Chapter 5: Cheering Crowds, Racing Hearts
Please just leave. I forced a laugh, hoping he’d get the hint and move on.
As for the second question, I chose to ignore it.
Compared to me, Mason was clearly more assertive: "I don’t like playing basketball games. If there’s nothing else, I’m going to eat."
His voice was cool, almost icy. I glanced at him, surprised by the shift. Whoa.
I felt like Mason now didn’t match his gentle freshman persona at all.
He was standing his ground, making it clear he wasn’t interested in being the center of campus gossip.
Guess even the quiet ones can bite back.
The sophomore quickly realized he’d said something wrong and hurried off.
He mumbled an apology and disappeared, leaving a trail of awkwardness in his wake. Good riddance.
He was gone, but the awkwardness lingered, even with Mason’s comfort.
I tried to shake it off, but the encounter had thrown me. I fiddled with my napkin, wishing I could rewind the last five minutes.
So I forced a laugh: "If I don’t show up more, people are gonna forget I exist."
I forced a smile, hoping it looked more genuine than it felt.
Mason answered seriously.
"No, I remember you. I’ll always remember you."
His words were soft, but they landed heavy.
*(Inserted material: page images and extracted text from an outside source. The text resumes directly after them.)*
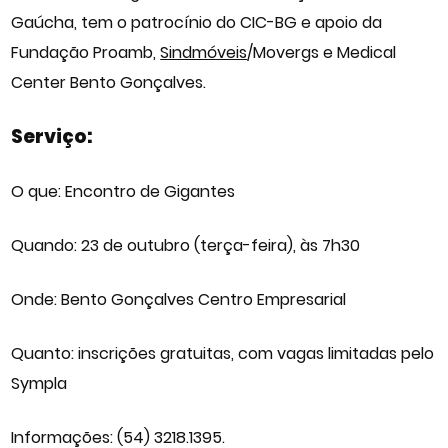
Gaúcha, tem o patrocínio do CIC-BG e apoio da
Fundação Proamb,
Sindmóveis
/Movergs e Medical
Center Bento Gonçalves.
Serviço:
O que: Encontro de Gigantes
Quando: 23 de outubro (terça-feira), às 7h30
Onde: Bento Gonçalves Centro Empresarial
Quanto: inscrições gratuitas, com vagas limitadas pelo
Sympla
Informações: (54) 3218.1395.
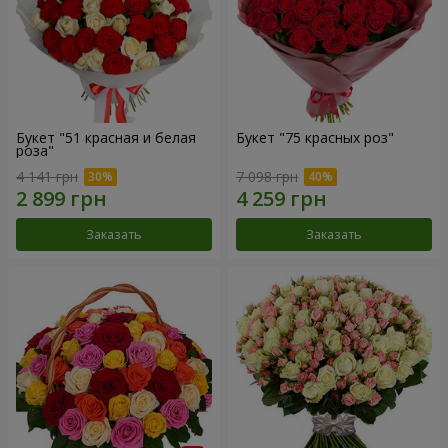
Букет "51 красная и белая
Букет "75 красных роз"
роза"
4 141 грн
7 098 грн
Заказать
Заказать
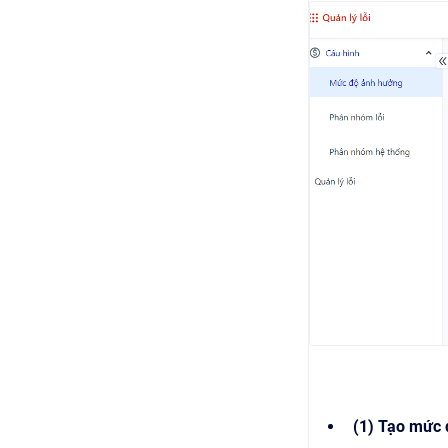
(1) Tạo mức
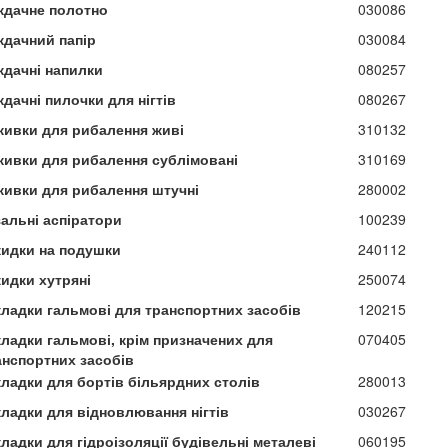
ждачне полотно
030086
ждачний папір
030084
ждачні напилки
080257
дачні пилочки для нігтів
080267
живки для рибалення живі
310132
живки для рибалення сублімовані
310169
живки для рибалення штучні
280002
зальні аспіратори
100239
кидки на подушки
240112
кидки хутряні
250074
кладки гальмові для транспортних засобів
120215
кладки гальмові, крім призначених для
070405
анспортних засобів
кладки для бортів більярдних столів
280013
кладки для відновлювання нігтів
030267
ладки для гідроізоляції будівельні металеві
060195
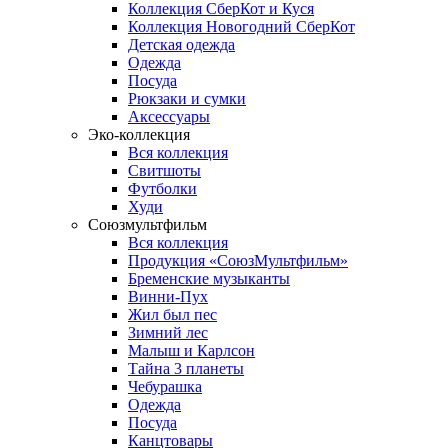
Коллекция СберКот и Куся
Коллекция Новогодний СберКот
Детская одежда
Одежда
Посуда
Рюкзаки и сумки
Аксессуары
Эко-коллекция
Вся коллекция
Свитшоты
Футболки
Худи
Союзмультфильм
Вся коллекция
Продукция «СоюзМультфильм»
Бременские музыканты
Винни-Пух
Жил был пес
Зимний лес
Малыш и Карлсон
Тайна 3 планеты
Чебурашка
Одежда
Посуда
Канцтовары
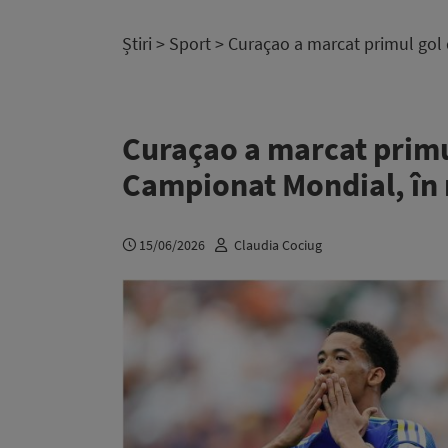
Știri
>
Sport
> Curaçao a marcat primul gol 
Curaçao a marcat primul 
Campionat Mondial, în
15/06/2026
Claudia Cociug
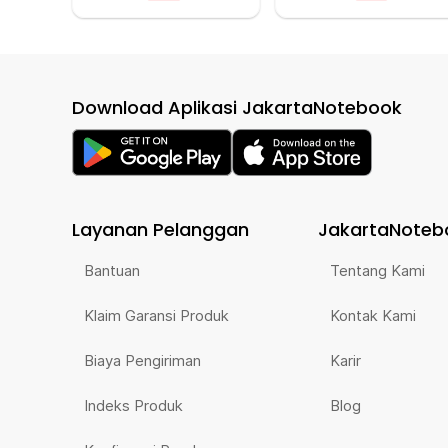
Download Aplikasi JakartaNotebook
Layanan Pelanggan
JakartaNoteb
Bantuan
Tentang Kami
Klaim Garansi Produk
Kontak Kami
Biaya Pengiriman
Karir
Indeks Produk
Blog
For a second, I forgot about everyone else.
Now, I felt like Mason was the innocent freshman again.
His sincerity was disarming. I found myself relaxing, just a little. I let myself breathe.
After that first meetup, Mason often invited me to eat together. Because of that incident, I was still a bit awkward and refused several times.
Every time he messaged, I hesitated. I didn’t want more rumors swirling, but I also missed talking to him. Torn.
One day, he said he’d found a Cajun place and asked if I wanted to go.
I couldn’t refuse again, so now I was sitting in the Cajun restaurant with him.
The place was cozy, the kind of spot with red-checkered tablecloths and the smell of spices in the air. I tried to focus on the food, but my nerves wouldn’t let me relax. The smell of spice was everywhere.
"Last time we talked about The Daily Show. Besides that kind of show, which others do you like?" The silence was unbearable, so I started a topic.
I hoped it would break the ice. Maybe we could get back to the easy flow we had online. I missed that.
But Mason kept looking at his phone, very focused, and didn’t hear me.
He scrolled, typed, scrolled again. I tried not to take it personally.
Only when I repeated the question did he finally answer.
He stammered, "I like… most of them, I like."
His answer felt off, like he was searching for the right thing to say.
What kind of answer was that?
Before I could ask more, Mason looked at his phone again, saying he was replying to a message, then turned away.
Was he not interested in what I was saying?
I wanted to observe him, but accidentally saw he was searching on Google.
There was a mirror behind him, reflecting his phone screen. Of course there was.
I could just barely make out the title:
[Shows similar to The Daily Show]
I felt like a bucket of cold water had been dumped over me.
Mason didn’t actually like these.
So, today he kept looking at his phone, making things up on the spot.
Even though I didn’t mean to see it, I still felt like I’d invaded his privacy. Guilt hit me.
At that moment, our dishes arrived. Facing the bright red hot sauce, he frowned. He looked miserable.
I didn’t know why at the time, until during the meal, someone recognized him—a girl—who saw what he was eating and was very surprised.
"Mason, don’t you hate spicy food? Why didn’t you tell your girlfriend?"
"And Autumn, that’s not right. Mason doesn’t like spicy food, likes basketball, doesn’t like talk shows—I know all this."
She said it loud enough for the whole restaurant to hear. I wanted to melt into the floor. Thanks for that.
Wow, she’d heard everything, and came over to declare war.
Unfortunately, I chickened out.
Now I could tell, Mason was accommodating me, but he wasn’t actually interested in these things. And I really didn’t know him well. I barely knew him.
I remembered what the sophomore said—why was Mason with me?
To outsiders, we didn’t match. Maybe they’re right.
Out of an inferiority complex, I quickly explained to the girl, "Misunderstanding, I’m not Mason’s girlfriend, just his senior."
I tried to sound casual, but my voice wobbled a little. I hated how nervous I sounded.
Then to Mason, "So you can’t eat spicy food? You should have said, let’s order something else."
I quickly ordered a new dish. Damage control.
Mason kept his head down—I didn’t know what he was thinking.
He suddenly said, "Actually, I can get used to spicy food. Like last time, I just endured it."
His words hit me right in the heart. He really didn’t need to do this. It hurt to watch.
After thinking it over, I decided not to hurt Mason.
Let him be himself.
So when the new dish arrived and he tried to serve me, I quickly served him a big piece of fish.
I tried to joke: "Fish is good for your brain—helps with studying, you know."
Mason looked at me blankly, then looked down at the fish in his bowl.
He nodded and put the fish in his mouth.
I could avoid him for a day, but not forever.